(Data to process)
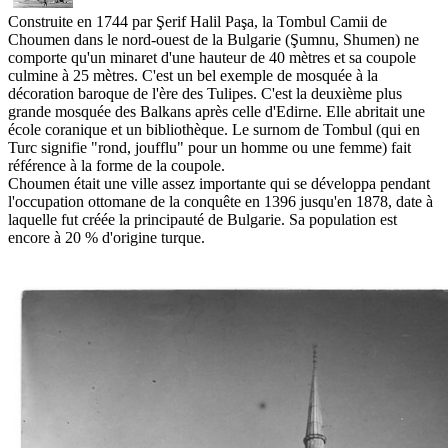
Construite en 1744 par Şerif Halil Paşa, la Tombul Camii de
Choumen dans le nord-ouest de la Bulgarie (Şumnu, Shumen) ne
comporte qu'un minaret d'une hauteur de 40 mètres et sa coupole
culmine à 25 mètres. C'est un bel exemple de mosquée à la
décoration baroque de l'ère des Tulipes. C'est la deuxième plus
grande mosquée des Balkans après celle d'Edirne. Elle abritait une
école coranique et un bibliothèque. Le surnom de Tombul (qui en
Turc signifie "rond, joufflu" pour un homme ou une femme) fait
référence à la forme de la coupole.
Choumen était une ville assez importante qui se développa pendant
l'occupation ottomane de la conquête en 1396 jusqu'en 1878, date à
laquelle fut créée la principauté de Bulgarie. Sa population est
encore à 20 % d'origine turque.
(End Data to process)
Problem description:
The answer must consist solely of the number of lines in the entries that contain the word "mosquée".

Response:
2